Das Bistum Meißen wurde 968 auf Vorschlag Kaiser Ottos I. an den Grenzen zu slawischen Gauen als Missionsbistum gegründet.

Die Reformation beendete eine Blütezeit des Bistums. Der letzte Bischof verzichtete 1581 auf sein Bistum und trat zur Lehre Luthers über. Die bischöfliche Jurisdiktion über die Lausitz übertrug er dem Dekan des Bautzner Kollegiatskapitels St. Petri.

1921 konnte das Bistum Meißen mit Sitz in Bautzen wieder errichtet werden. Bischof Gerhard Schaffran gelang es 1980, den Bischofssitz von Bautzen nach Dresden zu verlegen. Damit bekam das Bistum den Doppelnamen "Dresden-Meißen". Die ehemalige Dresdener Hofkirche wurde zur Kathedrale des Bistums erhoben, der Petri-Dom zu Bautzen bekam den Rang einer Konkathedrale.

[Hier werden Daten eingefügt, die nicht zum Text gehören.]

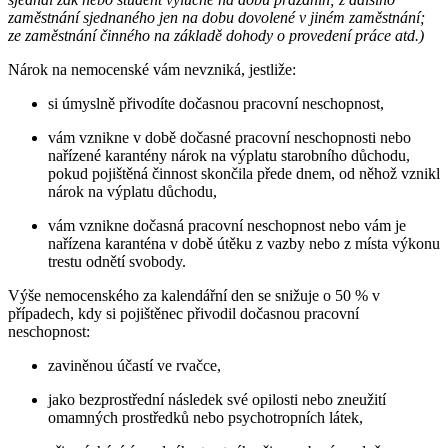
zaměstnání sjednaného jen na dobu dovolené v jiném zaměstnání;
ze zaměstnání činného na základě dohody o provedení práce atd.)
Nárok na nemocenské vám nevzniká, jestliže:
si úmyslně přivodíte dočasnou pracovní neschopnost,
vám vznikne v době dočasné pracovní neschopnosti nebo
nařízené karantény nárok na výplatu starobního důchodu,
pokud pojištěná činnost skončila přede dnem, od něhož vznikl
nárok na výplatu důchodu,
vám vznikne dočasná pracovní neschopnost nebo vám je
nařízena karanténa v době útěku z vazby nebo z místa výkonu
trestu odnětí svobody.
Výše nemocenského za kalendářní den se snižuje o 50 % v
případech, kdy si pojištěnec přivodil dočasnou pracovní
neschopnost:
zaviněnou účastí ve rvačce,
jako bezprostřední následek své opilosti nebo zneužití
omamných prostředků nebo psychotropních látek,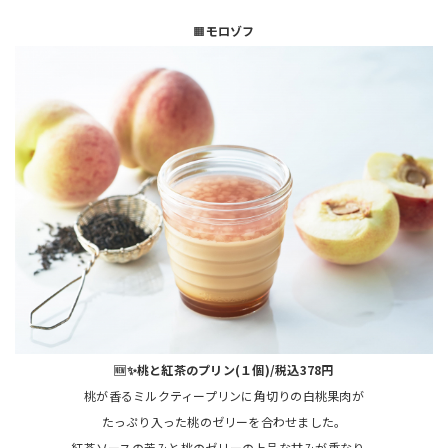
🟧
モロゾフ
🆕✨桃と紅茶のプリン(１個)/税込378円
桃が香るミルクティープリンに角切りの白桃果肉が
たっぷり入った桃のゼリーを合わせました。
紅茶ソースの苦みと桃のゼリーの上品な甘みが重なり、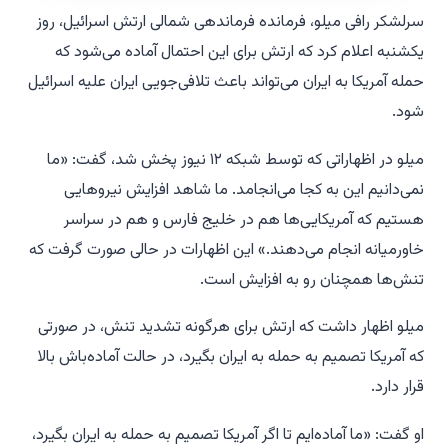
سرلشکر رافی میلو، فرمانده فرماندهی شمالی ارتش اسرائیل، روز
یکشنبه اعلام کرد که ارتش برای این احتمال آماده می‌شود که
حمله آمریکا به ایران می‌تواند باعث تلافی‌جویی ایران علیه اسرائیل
شود.
میلو در اظهاراتی که توسط شبکه ۱۲ نیوز پخش شد، گفت: «ما
نمی‌دانیم این به کجا می‌انجامد. ما شاهد افزایش نیروهایی
هستیم که آمریکایی‌ها هم در خلیج فارس و هم در سراسر
خاورمیانه انجام می‌دهند.» این اظهارات در حالی صورت گرفت که
تنش‌ها همچنان رو به افزایش است.
میلو اظهار داشت که ارتش برای هرگونه تشدید تنش، در صورتی
که آمریکا تصمیم به حمله به ایران بگیرد، در حالت آماده‌باش بالا
قرار دارد.
او گفت: «ما آماده‌ایم تا اگر آمریکا تصمیم به حمله به ایران بگیرد،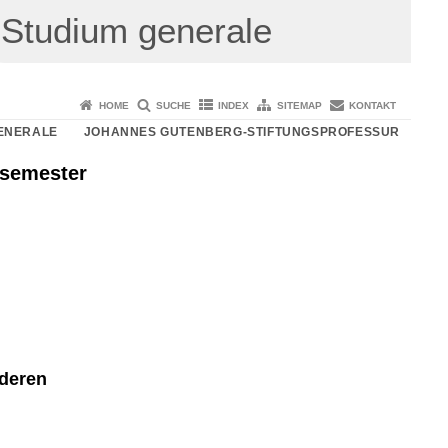
Studium generale
HOME
SUCHE
INDEX
SITEMAP
KONTAKT
ENERALE
JOHANNES GUTENBERG-STIFTUNGSPROFESSUR
rsemester
nderen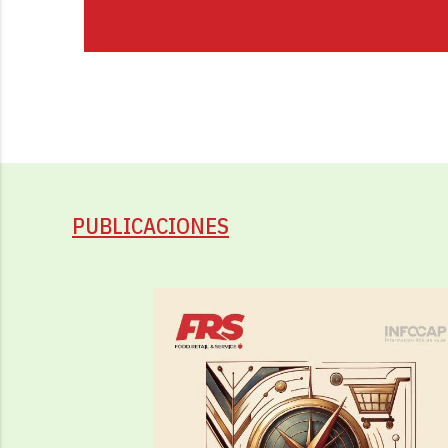
PUBLICACIONES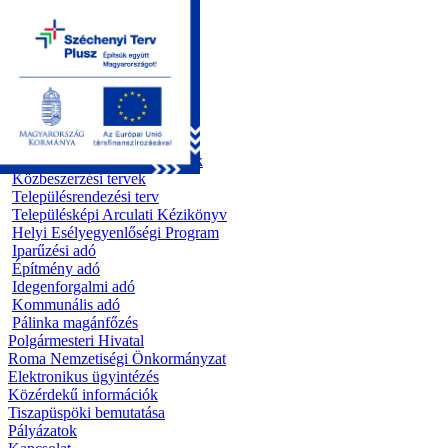
Kezdőoldal
Önkormányzat
Előterjesztések
Testületi ülések
Polgármesteri döntések
Bizottsági ülések
Rendeletek 1995 - 2013
Rendeletek 2014 - 2026
Szabályzatok/Alapító okiratok
Közbeszerzési tervek
Településrendezési terv
Településképi Arculati Kézikönyv
Helyi Esélyegyenlőségi Program
Iparűzési adó
Építmény adó
Idegenforgalmi adó
Kommunális adó
Pálinka magánfőzés
Polgármesteri Hivatal
Roma Nemzetiségi Önkormányzat
Elektronikus ügyintézés
Közérdekű információk
Tiszapüspöki bemutatása
Pályázatok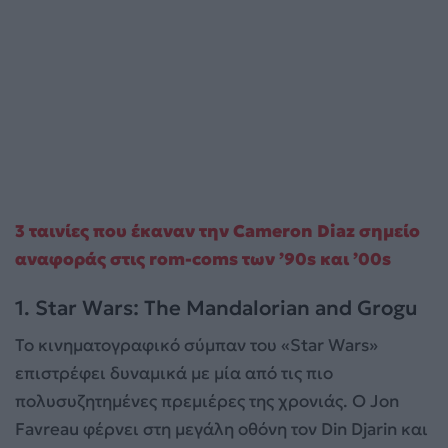
3 ταινίες που έκαναν την Cameron Diaz σημείο
αναφοράς στις rom-coms των ’90s και ’00s
1. Star Wars: The Mandalorian and Grogu
Το κινηματογραφικό σύμπαν του «Star Wars»
επιστρέφει δυναμικά με μία από τις πιο
πολυσυζητημένες πρεμιέρες της χρονιάς. Ο Jon
Favreau φέρνει στη μεγάλη οθόνη τον Din Djarin και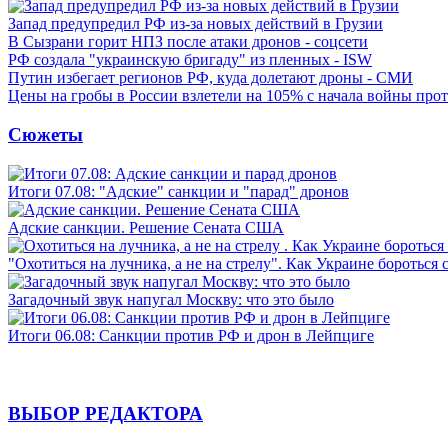
Запад предупредил РФ из-за новых действий в Грузии
В Сызрани горит НПЗ после атаки дронов - соцсети
РФ создала "украинскую бригаду" из пленных - ISW
Путин избегает регионов РФ, куда долетают дроны - СМИ
Цены на гробы в России взлетели на 105% с начала войны про
Сюжеты
Итоги 07.08: "Адские" санкции и "парад" дронов
Адские санкции. Решение Сената США
"Охотиться на лучника, а не на стрелу". Как Украине бороться 
Загадочный звук напугал Москву: что это было
Итоги 06.08: Санкции против РФ и дрон в Лейпциге
ВЫБОР РЕДАКТОРА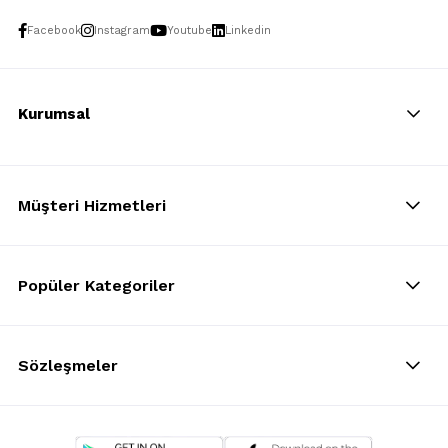
Facebook
Instagram
Youtube
Linkedin
Kurumsal
Müşteri Hizmetleri
Popüler Kategoriler
Sözleşmeler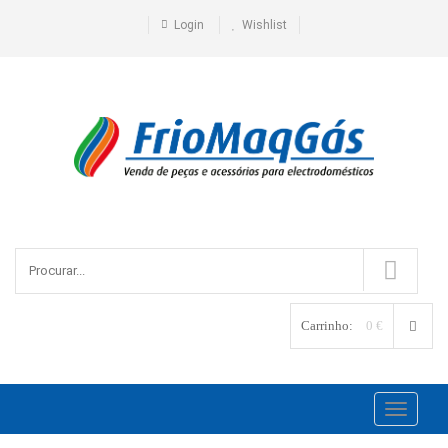
Login
Wishlist
Carrinho:
0 €
Toggle
navigati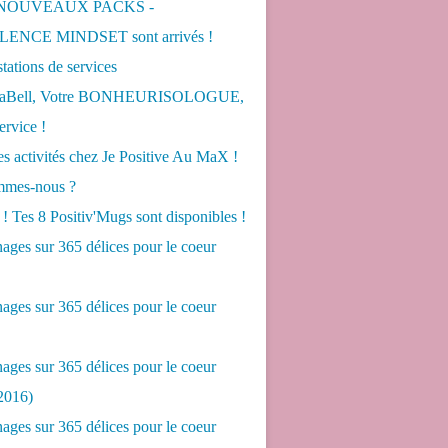
 NOUVEAUX PACKS -
ENCE MINDSET sont arrivés !
tations de services
LaBell, Votre BONHEURISOLOGUE,
ervice !
s activités chez Je Positive Au MaX !
mes-nous ?
! Tes 8 Positiv'Mugs sont disponibles !
ges sur 365 délices pour le coeur
ges sur 365 délices pour le coeur
ges sur 365 délices pour le coeur
2016)
ges sur 365 délices pour le coeur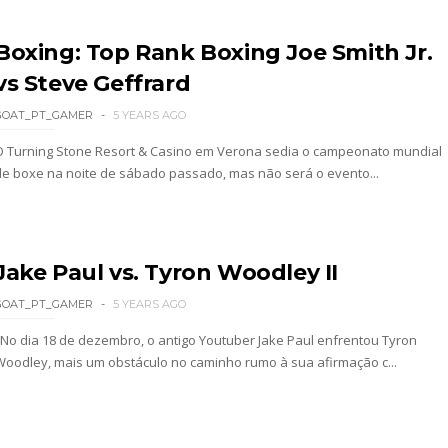
Boxing: Top Rank Boxing Joe Smith Jr.
 Jericho, Místico e Darby Allin superam The Don
vs Steve Geffrard
GOAT_PT_GAMER
5 YEARS AGO
O Turning Stone Resort & Casino em Verona sedia o campeonato mundial
letcher supera Speedball Mike Bailey em combat
de boxe na noite de sábado passado, mas não será o evento...
ÇADO PARA O ALL IN: Willow Nightingale e The B
Jake Paul vs. Tyron Woodley II
GOAT_PT_GAMER
5 YEARS AGO
como WWE Women´s Champion no SmackDown
No dia 18 de dezembro, o antigo Youtuber Jake Paul enfrentou Tyron
Woodley, mais um obstáculo no caminho rumo à sua afirmação c...
or World Title Match no México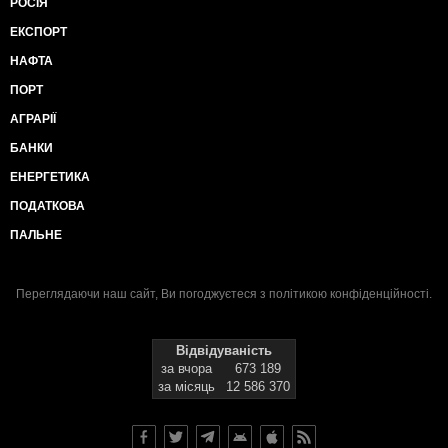
РОСІЯ
ЕКСПОРТ
НАФТА
ПОРТ
АГРАРІЇ
БАНКИ
ЕНЕРГЕТИКА
ПОДАТКОВА
ПАЛЬНЕ
Переглядаючи наш сайт, Ви погоджуєтеся з
політикою конфіденційності
.
Відвідуваність
за вчора
673 189
за місяць
12 586 370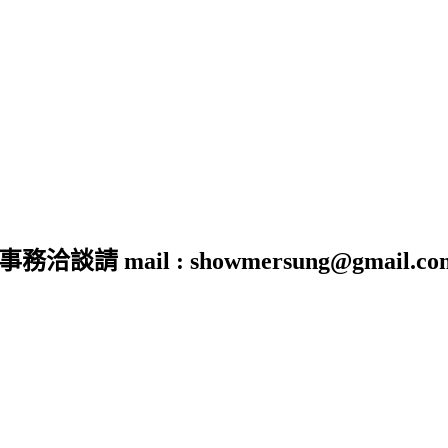
 mail : showmersung@gmail.co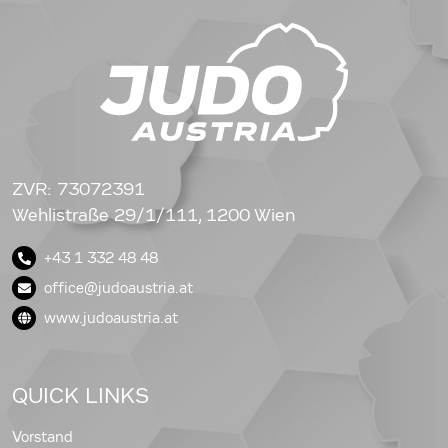
ZVR: 73072391
Wehlistraße 29/1/111, 1200 Wien
+43 1 332 48 48
office@judoaustria.at
www.judoaustria.at
QUICK LINKS
Vorstand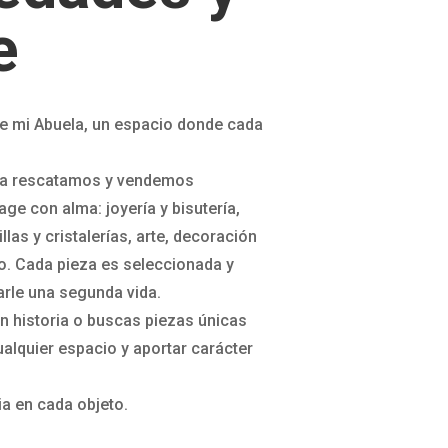
e
e mi Abuela, un espacio donde cada
.
la rescatamos y vendemos
ge con alma: joyería y bisutería,
illas y cristalerías, arte, decoración
o. Cada pieza es seleccionada y
arle una segunda vida.
on historia o buscas piezas únicas
alquier espacio y aportar carácter
ia en cada objeto.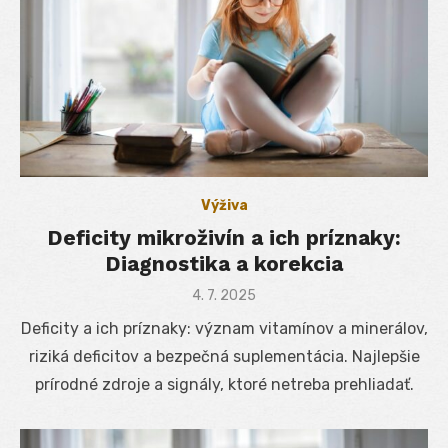
Výživa
Deficity mikroživín a ich príznaky:
Diagnostika a korekcia
Posted
4. 7. 2025
on
Deficity a ich príznaky: význam vitamínov a minerálov,
riziká deficitov a bezpečná suplementácia. Najlepšie
prírodné zdroje a signály, ktoré netreba prehliadať.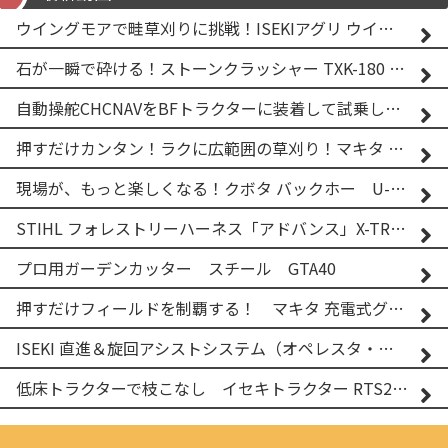
ウイングモアで畦草刈りに挑戦！ISEKIアグリ ウイングモア WM746AF
石が一瞬で砕ける！ストーンクラッシャー TXK-180 実演
自動操舵CHCNAVをBFトラクターに装着して試乗してみた！！ CHCNAV NX610
押すだけカンタン！ラクに広範囲の草刈り！マキタ バッテリー式草刈り機 MUG001G 2
現場が、もっと楽しくなる！クボタ バックホー U-25-3A
STIHL フォレストリーハーネス「アドバンス」X-TREEm
プロ用ガーデンカッター スチール GTA40
押すだけフィールドを制覇する！ マキタ 充電式グランドトリマー MUG001G
ISEKI 直進＆旋回アシストシステム（オペレスタ・ターン）搭載 イセキ 乗用田植機 PRJ8D-ZJL
低床トラクターで枝こなし イセキトラクター RTS205NS & フレールモア FNC1202F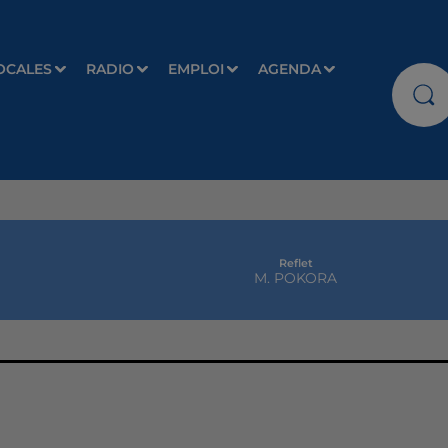
OCALES
RADIO
EMPLOI
AGENDA
Reflet
M. POKORA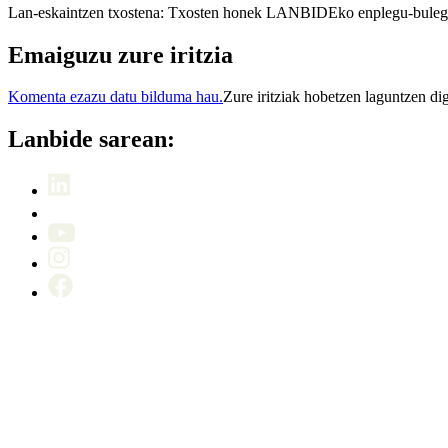
Lan-eskaintzen txostena: Txosten honek LANBIDEko enplegu-bulegoeta
Emaiguzu zure iritzia
Komenta ezazu datu bilduma hau.
Zure iritziak hobetzen laguntzen di
Lanbide sarean: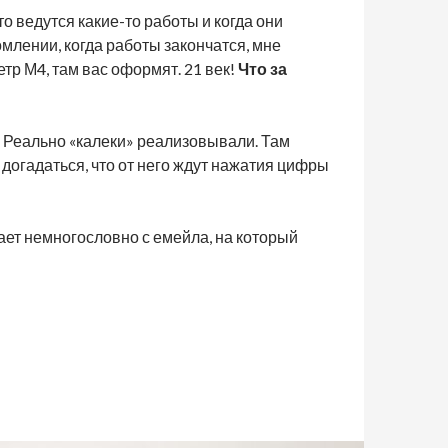
о ведутся какие-то работы и когда они
млении, когда работы закончатся, мне
тр М4, там вас оформят. 21 век!
Что за
. Реально «калеки» реализовывали. Там
 догадаться, что от него ждут нажатия цифры
ает немногословно с емейла, на который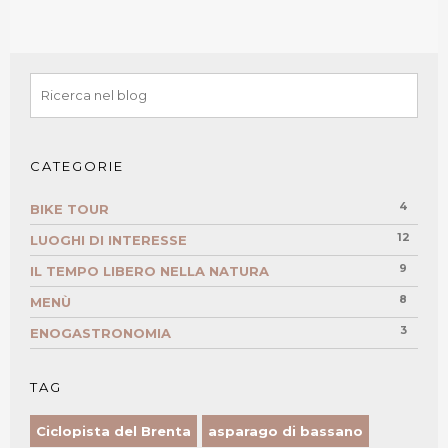
CATEGORIE
4
BIKE TOUR
12
LUOGHI DI INTERESSE
9
IL TEMPO LIBERO NELLA NATURA
8
MENÙ
3
ENOGASTRONOMIA
TAG
Ciclopista del Brenta
asparago di bassano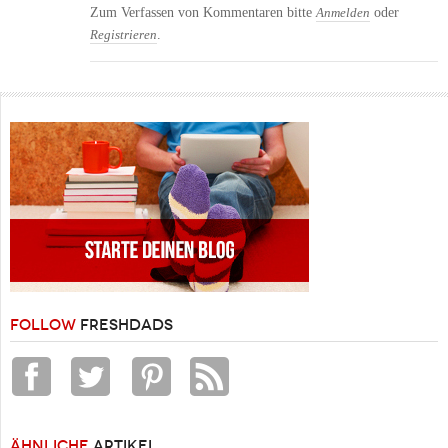
Zum Verfassen von Kommentaren bitte
oder
Anmelden
.
Registrieren
FOLLOW
FRESHDADS
ÄHNLICHE
ARTIKEL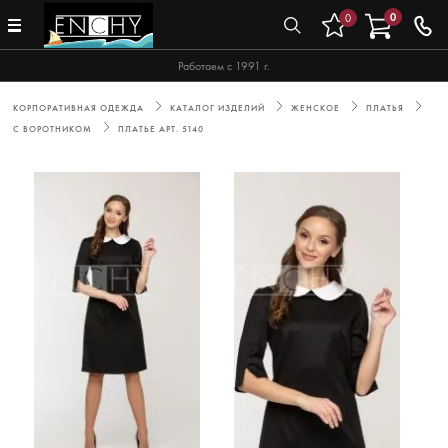
0
0
Работаем с 1991 г.
КОРПОРАТИВНАЯ ОДЕЖДА
КАТАЛОГ ИЗДЕЛИЙ
ЖЕНСКОЕ
ПЛАТЬЯ
С ВОРОТНИКОМ
ПЛАТЬЕ АРТ. 5140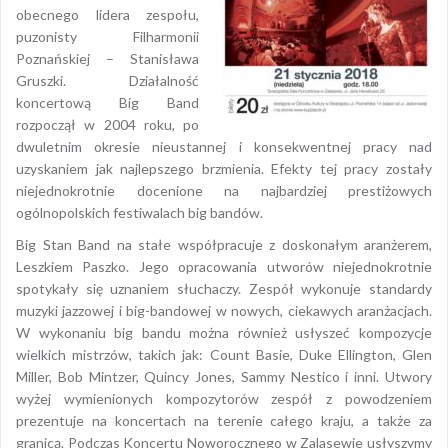
obecnego lidera zespołu,
puzonisty Filharmonii
Poznańskiej – Stanisława
Gruszki. Działalność
koncertową Big Band
rozpoczął w 2004 roku, po
dwuletnim okresie nieustannej i konsekwentnej pracy nad
uzyskaniem jak najlepszego brzmienia. Efekty tej pracy zostały
niejednokrotnie docenione na najbardziej prestiżowych
ogólnopolskich festiwalach big bandów.
Big Stan Band na stałe współpracuje z doskonałym aranżerem,
Leszkiem Paszko. Jego opracowania utworów niejednokrotnie
spotykały się uznaniem słuchaczy. Zespół wykonuje standardy
muzyki jazzowej i big-bandowej w nowych, ciekawych aranżacjach.
W wykonaniu big bandu można również usłyszeć kompozycje
wielkich mistrzów, takich jak: Count Basie, Duke Ellington, Glen
Miller, Bob Mintzer, Quincy Jones, Sammy Nestico i inni. Utwory
wyżej wymienionych kompozytorów zespół z powodzeniem
prezentuje na koncertach na terenie całego kraju, a także za
granicą. Podczas Koncertu Noworocznego w Zalasewie usłyszymy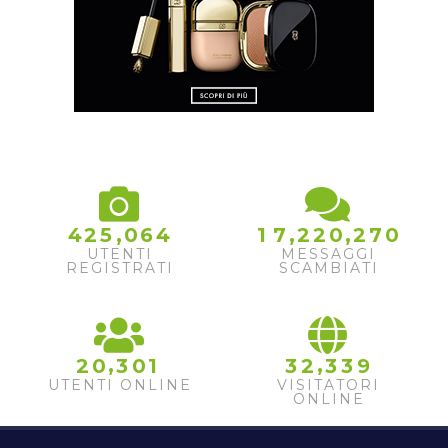
,
,
,
4
2
5
0
6
4
1
7
2
2
0
2
7
0
UTENTI
MESSAGGI
REGISTRATI
SCAMBIATI
,
,
2
0
3
0
1
3
2
3
3
9
UTENTI ONLINE
VISITATORI
ONLINE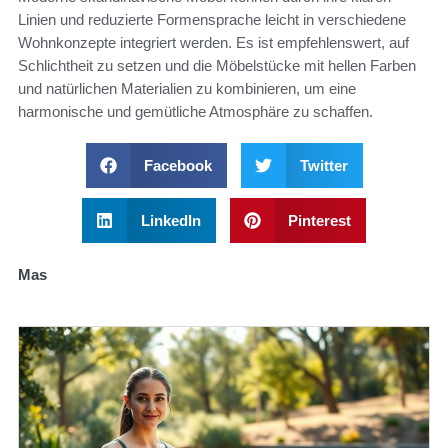
Linien und reduzierte Formensprache leicht in verschiedene
Wohnkonzepte integriert werden. Es ist empfehlenswert, auf
Schlichtheit zu setzen und die Möbelstücke mit hellen Farben
und natürlichen Materialien zu kombinieren, um eine
harmonische und gemütliche Atmosphäre zu schaffen.
Facebook
Twitter
LinkedIn
Pinterest
Mas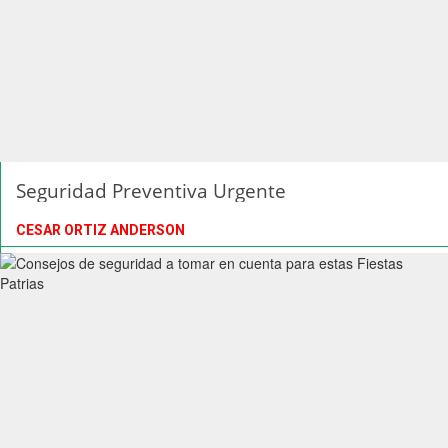
Seguridad Preventiva Urgente
CESAR ORTIZ ANDERSON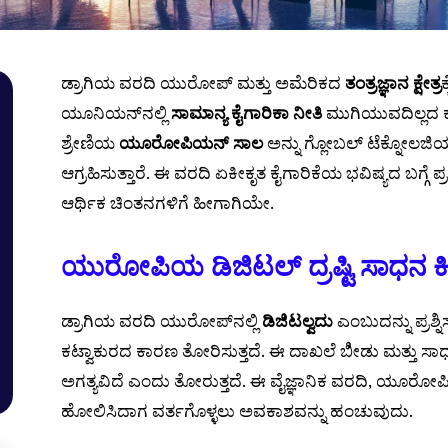
ಡ್ರಾಗಿಯ ವರದಿ ಯುರೋಪ್ ಮತ್ತು ಅಮೆರಿಕದ
ತಂತ್ರಜ್ಞಾನ ಕ್ಷೇತ್ರ
ಯೂನಿಯನ್‌ನಲ್ಲಿ
ಸಾಮಾನ್ಯ ಕೈಗಾರಿಕಾ ನೀತಿ
ಮುಗಿಯುವದಿಲ್ಲದ ಕಾರಣ
ಶ್ರೇಣಿಯ
ಯೂರೋಪಿಯನ್ ಸಾಲ
ಅನ್ನು ಗ್ಲೋಬಲ್ ಟೆಕ್ನೋಲಜ
ಆಗ್ರಹಿಸುತ್ತಾರೆ. ಈ ವರದಿ ಏಕೀಕೃತ ಕೈಗಾರಿಕೆಯ ಭವಿಷ್ಯದ ಬಗ್ಗೆ
ಆರ್ಥಿಕ ಚಿಂತನಗಳಿಗೆ ಹೀಗಾಗಿಯೇ.
ಯುರೋಪಿಯ ಡಿಜಿಟಲ್ ದ್ರಷ್ಟಿ ಸಾಧನ ಕ
ಡ್ರಾಗಿಯ ವರದಿ ಯುರೋಪ್‌ನಲ್ಲಿ
ಡಿಜಿಟಲ್ವದು
ಎಂಬುದನ್ನು ಪ್ರಶ್
ಕಟ್ವಾಕುರದ ಕಾರಣ ತೋರಿಸುತ್ತದೆ. ಈ ದಾಖಲೆ ಬೀಿಡು ಮತ್ತು ಸಾಧ
ಅಗತ್ಯವಿದೆ ಎಂದು ತೋರುತ್ತದೆ. ಈ ವೈಜ್ಞಾನಿಕ ವರದಿ, ಯೂರೋಪ
ಹೋಲಿಸಿದಾಗ ವರ್ತಗೊಳ್ಳಲು ಅವಕಾಶವನ್ನು ಹಂಚುವುದು.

Der größte Teil des Bistums liegt heute in Sachsen, ein kleiner Teil gehört zu Ostthüringen. Etwa 140.000 Katholiken leben in der Diözese das sind etwa 4-5% der Einwohner. Dazu kommen 20 - 25% evangelische Christen. Die meisten anderen Menschen sind ohne Konfession. Für Katholiken bedeuted das eine extreme Diaspora-Situation.

Gegliedert ist das Bistum in 9 Dekanate, in den es rund 100 Pfarreien und Pfarrvikarien gibt. Die größten Städte im Bistum sind Dresden, Leipzig, Chemnitz und Gera.